In recent times, Australia has accepted homosexuality, overwhelmingly supported same-sex marriage and is coming to an increasingly sophisticated view on gender.
Despite growing inequality, we still consider ourselves an egalitarian society, at least one with equal opportunity. There is no greater symbol of that than the almost stripped-bare environment of the beach and public pool where people of all backgrounds, shapes and sizes co-exist safely and without self-consciousness.
Mr Braddock’s proposal undermines this openness and panders to, say, sections of the Muslim community whose view on women and gender bear no relation to the modern democratic society that Australian women have spent decades working for and continue to work for.
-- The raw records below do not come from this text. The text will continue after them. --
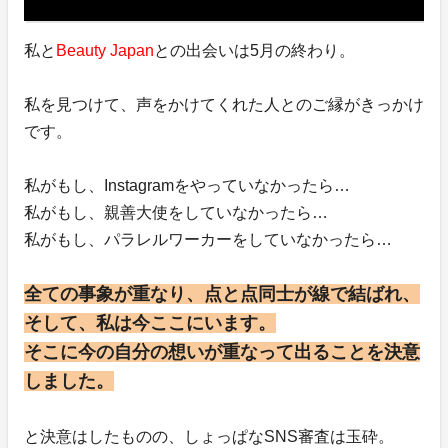
私と
Beauty Japan
との出会いは5月の終わり。
私を見つけて、声をかけてくれた人とのご縁がきっかけ
です。
私がもし、Instagramをやっていなかったら…
私がもし、親善大使をしていなかったら…
私がもし、パラレルワーカーをしていなかったら…
全ての事象が重なり、点と点同士が線で結ばれ、
そして、私は今ここにいます。
そこに今の自分の想いが重なって出ることを決意
しました。
と決意はしたものの、しょっぱなSNS審査は玉砕。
If groups wish to hire facilities for private, exclusive use or businesses such as gyms want to set up single-gender premises, much like men’s clubs continue to exist, then, that is their business.
But public policy like Mr Braddock champions, which eventually would result in separate facilities, is regressive and would contribute to less openness.
The different migrant streams that have come to this country have absorbed our way of life and enhanced our society at the same time, but government should not have to make allowances for and help perpetuate cultural beliefs and practices that are antithetical to that open and free society where men and women mix comfortably on equal terms.
The other question about this type of approach is just how many different segments of society do we expect government, or a pool, to cater for and at what cost?
At least Mr Braddock’s motion calls for the government to ensure that public pools clearly communicate that all are welcome, as they should be.
But all parties in the Assembly might wish to ponder the unintended consequences of other sections of the motion.